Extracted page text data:

=== Begin Enclosure ===

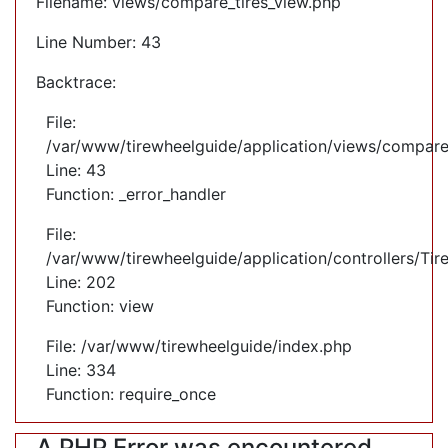
Filename: views/compare_tires_view.php
Line Number: 43
Backtrace:
File:
/var/www/tirewheelguide/application/views/compare
Line: 43
Function: _error_handler
File:
/var/www/tirewheelguide/application/controllers/Tir
Line: 202
Function: view
File: /var/www/tirewheelguide/index.php
Line: 334
Function: require_once
A PHP Error was encountered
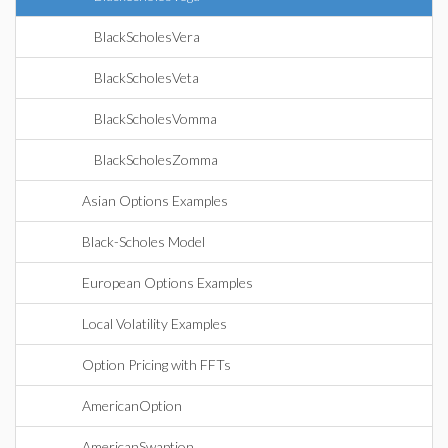
BlackScholesVera
BlackScholesVeta
BlackScholesVomma
BlackScholesZomma
Asian Options Examples
Black-Scholes Model
European Options Examples
Local Volatility Examples
Option Pricing with FFTs
AmericanOption
AmericanSwaption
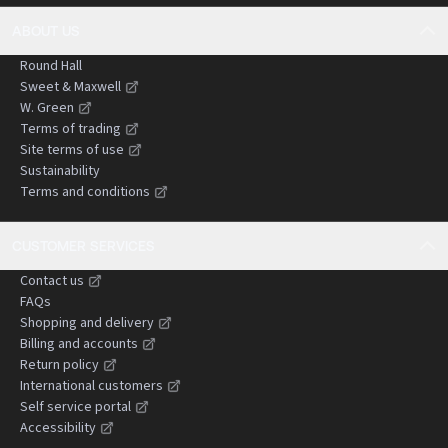
ABOUT US
Round Hall
Sweet & Maxwell
W. Green
Terms of trading
Site terms of use
Sustainability
Terms and conditions
CUSTOMER SERVICES
Contact us
FAQs
Shopping and delivery
Billing and accounts
Return policy
International customers
Self service portal
Accessibility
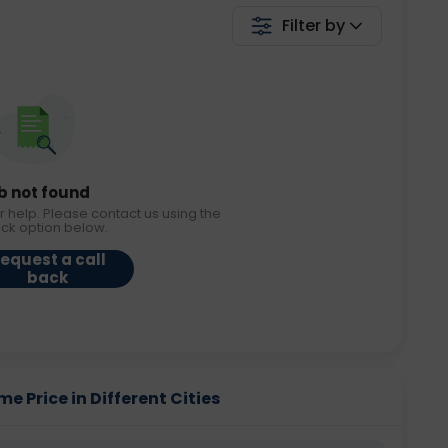
Filter by
b not found
r help. Please contact us using the
ack option below.
equest a call
back
 Price in Different Cities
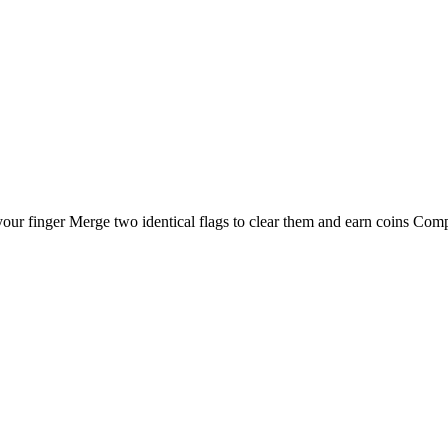
 finger Merge two identical flags to clear them and earn coins Complet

=== End Enclosure ===

EXERCISE BRIEF
Reproduce the records above exactly, excluding every picture.

ANSWER FOR THIS EXERCISE
Filename: views/compare_tires_view.php
Line Number: 43
Backtrace:
File:
/var/www/tirewheelguide/application/views/compare
Line: 43
Function: _error_handler
File:
/var/www/tirewheelguide/application/controllers/Tir
Line: 202
Function: view
File: /var/www/tirewheelguide/index.php
Line: 334
Function: require_once
A PHP Error was encountered
BlackScholesVera
BlackScholesVeta
BlackScholesVomma
BlackScholesZomma
Asian Options Examples
Black-Scholes Model
European Options Examples
Local Volatility Examples
Option Pricing with FFTs
AmericanOption
AmericanSwaption
ABOUT US
Round Hall
Sweet & Maxwell
W. Green
Terms of trading
Site terms of use
Sustainability
Terms and conditions
CUSTOMER SERVICES
Contact us
FAQs
Shopping and delivery
Billing and accounts
Return policy
International customers
Self service portal
Accessibility
Filter by
b not found
r help. Please contact us using the
ack option below.
equest a call
back
 Price in Different Cities
 finger Merge two identical flags to clear them and earn coins Complet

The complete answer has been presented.